A month ago, the Daily Tribune published a series of articles about the official residence of Vice President Maria Leonor “Leni” Robredo. It’s a mansion located at the expensive New Manila district of Quezon City, and taxpayers are paying a million pesos a month for the rent.
It was discussed in those articles that the Constitution contemplates that only the President of the Philippines is entitled to an official residence paid for by taxpayers’ money. Under the same Constitution, the other heads of the coordinate branches of the national government, i.e., the Senate President, the Speaker of the House of Representatives and the Chief Justice of the Supreme Court (SC), are not entitled to any official residence at public expense.
If the heads of the Legislative and Judicial branches of government are not entitled to an official residence, it logically follows that the vice president, who does not even head the Executive department, and who does not exercise any real executive power in the first place, should not be entitled to an official residence — and a plush one at that — at the expense of the taxpayers.
None of the previous vice presidents of the country were ever given an official residence.
Beginning with Vice President Salvador Laurel, who held office from 1986 to 1992, up to the most recent, Jejomar Binay, the vice president was given an office, but not an official residence.

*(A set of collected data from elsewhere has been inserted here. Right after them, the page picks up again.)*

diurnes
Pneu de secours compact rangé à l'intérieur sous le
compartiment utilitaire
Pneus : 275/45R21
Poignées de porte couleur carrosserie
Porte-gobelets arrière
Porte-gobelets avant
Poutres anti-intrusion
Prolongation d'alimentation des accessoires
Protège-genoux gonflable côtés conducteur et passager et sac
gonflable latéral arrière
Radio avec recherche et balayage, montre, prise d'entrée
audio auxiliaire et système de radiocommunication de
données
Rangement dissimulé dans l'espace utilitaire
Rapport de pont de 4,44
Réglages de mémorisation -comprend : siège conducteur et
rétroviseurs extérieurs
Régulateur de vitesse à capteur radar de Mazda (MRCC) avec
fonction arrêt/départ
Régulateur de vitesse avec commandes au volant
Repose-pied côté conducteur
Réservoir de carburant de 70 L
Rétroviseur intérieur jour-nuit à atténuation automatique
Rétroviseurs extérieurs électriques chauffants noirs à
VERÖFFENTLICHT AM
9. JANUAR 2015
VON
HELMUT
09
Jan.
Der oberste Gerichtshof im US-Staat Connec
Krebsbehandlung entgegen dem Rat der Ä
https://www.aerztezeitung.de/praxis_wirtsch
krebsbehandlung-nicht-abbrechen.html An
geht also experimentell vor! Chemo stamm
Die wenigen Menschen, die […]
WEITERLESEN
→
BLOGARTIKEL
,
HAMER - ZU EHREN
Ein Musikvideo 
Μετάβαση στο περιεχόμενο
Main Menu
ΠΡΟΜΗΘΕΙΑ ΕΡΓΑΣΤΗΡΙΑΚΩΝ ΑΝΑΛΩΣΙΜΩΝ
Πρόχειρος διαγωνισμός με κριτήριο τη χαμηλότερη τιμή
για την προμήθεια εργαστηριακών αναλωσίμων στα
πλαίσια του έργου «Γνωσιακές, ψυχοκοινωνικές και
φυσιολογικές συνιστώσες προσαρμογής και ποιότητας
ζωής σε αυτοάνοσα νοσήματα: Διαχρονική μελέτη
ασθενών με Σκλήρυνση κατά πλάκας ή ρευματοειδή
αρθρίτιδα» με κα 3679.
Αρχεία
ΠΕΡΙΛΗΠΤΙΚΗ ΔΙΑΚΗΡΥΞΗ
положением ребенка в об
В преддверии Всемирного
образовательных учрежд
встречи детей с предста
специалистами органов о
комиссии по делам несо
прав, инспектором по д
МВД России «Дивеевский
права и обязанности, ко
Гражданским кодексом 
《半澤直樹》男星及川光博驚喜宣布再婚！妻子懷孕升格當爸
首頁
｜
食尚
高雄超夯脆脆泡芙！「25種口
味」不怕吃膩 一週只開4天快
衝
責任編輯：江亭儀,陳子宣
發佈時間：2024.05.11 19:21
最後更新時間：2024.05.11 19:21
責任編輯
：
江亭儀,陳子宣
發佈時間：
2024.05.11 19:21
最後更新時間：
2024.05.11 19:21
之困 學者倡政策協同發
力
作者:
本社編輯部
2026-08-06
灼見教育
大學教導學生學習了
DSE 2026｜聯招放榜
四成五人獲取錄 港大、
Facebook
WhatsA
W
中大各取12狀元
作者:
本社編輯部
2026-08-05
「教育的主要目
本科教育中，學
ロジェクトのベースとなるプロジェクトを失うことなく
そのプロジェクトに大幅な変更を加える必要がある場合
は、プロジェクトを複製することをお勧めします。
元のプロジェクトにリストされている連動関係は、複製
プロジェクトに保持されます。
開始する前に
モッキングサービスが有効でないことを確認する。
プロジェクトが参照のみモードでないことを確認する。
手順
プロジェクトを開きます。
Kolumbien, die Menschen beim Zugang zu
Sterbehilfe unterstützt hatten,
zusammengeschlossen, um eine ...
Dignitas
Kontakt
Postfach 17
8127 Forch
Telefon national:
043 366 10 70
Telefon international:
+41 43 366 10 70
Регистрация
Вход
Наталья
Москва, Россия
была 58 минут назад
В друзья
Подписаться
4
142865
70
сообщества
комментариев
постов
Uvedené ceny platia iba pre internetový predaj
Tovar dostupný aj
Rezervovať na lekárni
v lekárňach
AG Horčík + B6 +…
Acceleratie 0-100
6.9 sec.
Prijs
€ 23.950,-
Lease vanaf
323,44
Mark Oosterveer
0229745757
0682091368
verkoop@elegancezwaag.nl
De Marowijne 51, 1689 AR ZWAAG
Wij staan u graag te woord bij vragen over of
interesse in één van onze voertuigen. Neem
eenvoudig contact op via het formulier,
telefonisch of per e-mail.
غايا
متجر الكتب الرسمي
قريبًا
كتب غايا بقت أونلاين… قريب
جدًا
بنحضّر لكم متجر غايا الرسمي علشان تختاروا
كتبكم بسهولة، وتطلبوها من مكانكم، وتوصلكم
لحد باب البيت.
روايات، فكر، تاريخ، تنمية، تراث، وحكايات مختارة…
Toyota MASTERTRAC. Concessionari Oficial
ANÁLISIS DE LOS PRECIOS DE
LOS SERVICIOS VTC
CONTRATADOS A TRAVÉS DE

Still, the need even for an office for the vice president has not been clearly defined by law.
In the 2019 annual appropriations law, Congress allotted P664 million for the Office of the Vice President, an increase of P216 million from the previous year. From that P664 million, P12 million is for the annual rent for Robredo’s New Manila mansion.
Unless the Vice President is appointed to the Cabinet, the sole function of the vice president under the Constitution is to wait for a vacancy to arise in the Office of the President. Why should the Vice President be given a P664 million annual budget and an official residence at that, when her only job is to wait for that vacancy in Malacañang?
That question triggered a civil rights group in Biñan City in Laguna to consider taking legal action, any time soon, against the expenditure of public funds for an official residence for the Vice President. The suit will be filed in the SC.
Long-time civil rights activist Louis “Barok” Biraogo and his son, Luigi Biraogo, a member of Biñan City’s Sangguniang Kabataan, are spearheading the crusade against Robredo. Many other youth leaders and concerned citizens are expected to join the Biraogo crusade.
The Biraogos emphasized that their crusade is not just about defending the Constitution and guarding against the unconstitutional expenditure of public funds. They stress that they are against what they see as the dishonesty of Robredo.
In addition, the Biraogos said that by accepting an allocation of public funds that should not be hers to spend in the first place, Robredo is being dishonest herself. They added that Robredo has no moral authority to raise the issue of honesty in public office, since she is herself dishonest because she benefitted from the unconstitutional expenditure of taxpayers’ money.
The elder Biraogo is known for his successful petition to declare as unconstitutional Executive Order 1 signed by President Benigno Aquino III, which created the Philippine Truth Commission. Former Sen. Ernesto Maceda revealed that ex-Chief Justice and staunch Aquino III supporter Hilario Davide Jr. wrote EO 1.
Biraogo was also one of the petitioners who succeeded in getting the High Court to void several unconstitutional features of the Aquino administration-supported Cyber Crime Prevention Act, particularly its objectionable provisions that breach privacy rights, and which vest in the Justice secretary the absolute power to close down, without any valid court order, online sites suspected of criminal activity.
In an interview with the Daily Tribune last week, Labor Undersecretary Jacinto “Jing” Paras identified Robredo and outgoing Sen. Antonio Trillanes IV as the anti-administration personalities behind a controversial website responsible for spreading an alleged “narco list” designed to discredit President Rodrigo Duterte. The owner of the site tagged the Liberal Party (LP) as the organizer of the illicit project. That revelation confirms the LP’s desperation to seize political power.